Record extracts:

_ _ _

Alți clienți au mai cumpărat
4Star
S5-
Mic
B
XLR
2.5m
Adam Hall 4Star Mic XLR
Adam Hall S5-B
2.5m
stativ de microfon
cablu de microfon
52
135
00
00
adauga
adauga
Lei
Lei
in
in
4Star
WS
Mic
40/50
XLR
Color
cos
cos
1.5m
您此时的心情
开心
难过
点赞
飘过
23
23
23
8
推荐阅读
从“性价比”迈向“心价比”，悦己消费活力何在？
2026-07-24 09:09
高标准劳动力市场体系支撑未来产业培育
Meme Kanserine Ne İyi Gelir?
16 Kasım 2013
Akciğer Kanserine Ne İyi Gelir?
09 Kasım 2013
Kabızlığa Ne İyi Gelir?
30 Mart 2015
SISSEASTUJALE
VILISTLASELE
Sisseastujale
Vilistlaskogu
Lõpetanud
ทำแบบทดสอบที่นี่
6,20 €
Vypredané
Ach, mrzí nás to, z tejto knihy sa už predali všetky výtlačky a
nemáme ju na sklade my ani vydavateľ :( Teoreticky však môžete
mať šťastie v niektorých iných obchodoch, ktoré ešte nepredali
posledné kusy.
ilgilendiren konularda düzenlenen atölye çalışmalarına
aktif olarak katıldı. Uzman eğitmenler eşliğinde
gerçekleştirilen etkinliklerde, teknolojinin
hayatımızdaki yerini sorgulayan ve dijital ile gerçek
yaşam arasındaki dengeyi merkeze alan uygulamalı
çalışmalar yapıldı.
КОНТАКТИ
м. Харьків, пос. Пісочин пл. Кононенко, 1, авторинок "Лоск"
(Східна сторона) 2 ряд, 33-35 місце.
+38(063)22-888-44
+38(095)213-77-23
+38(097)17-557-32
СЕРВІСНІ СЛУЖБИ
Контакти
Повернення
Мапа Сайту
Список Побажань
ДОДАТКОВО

_ _ _

Your instructions:
Would you output every entry exactly as it was written?

Problem solution:
Alți clienți au mai cumpărat
4Star
S5-
Mic
B
XLR
2.5m
Adam Hall 4Star Mic XLR
Adam Hall S5-B
2.5m
stativ de microfon
cablu de microfon
52
135
00
00
adauga
adauga
Lei
Lei
in
in
4Star
WS
Mic
40/50
XLR
Color
cos
cos
1.5m
您此时的心情
开心
难过
点赞
飘过
23
23
23
8
推荐阅读
从“性价比”迈向“心价比”，悦己消费活力何在？
2026-07-24 09:09
高标准劳动力市场体系支撑未来产业培育
Meme Kanserine Ne İyi Gelir?
16 Kasım 2013
Akciğer Kanserine Ne İyi Gelir?
09 Kasım 2013
Kabızlığa Ne İyi Gelir?
30 Mart 2015
SISSEASTUJALE
VILISTLASELE
Sisseastujale
Vilistlaskogu
Lõpetanud
ทำแบบทดสอบที่นี่
6,20 €
Vypredané
Ach, mrzí nás to, z tejto knihy sa už predali všetky výtlačky a
nemáme ju na sklade my ani vydavateľ :( Teoreticky však môžete
mať šťastie v niektorých iných obchodoch, ktoré ešte nepredali
posledné kusy.
ilgilendiren konularda düzenlenen atölye çalışmalarına
aktif olarak katıldı. Uzman eğitmenler eşliğinde
gerçekleştirilen etkinliklerde, teknolojinin
hayatımızdaki yerini sorgulayan ve dijital ile gerçek
yaşam arasındaki dengeyi merkeze alan uygulamalı
çalışmalar yapıldı.
КОНТАКТИ
м. Харьків, пос. Пісочин пл. Кононенко, 1, авторинок "Лоск"
(Східна сторона) 2 ряд, 33-35 місце.
+38(063)22-888-44
+38(095)213-77-23
+38(097)17-557-32
СЕРВІСНІ СЛУЖБИ
Контакти
Повернення
Мапа Сайту
Список Побажань
ДОДАТКОВО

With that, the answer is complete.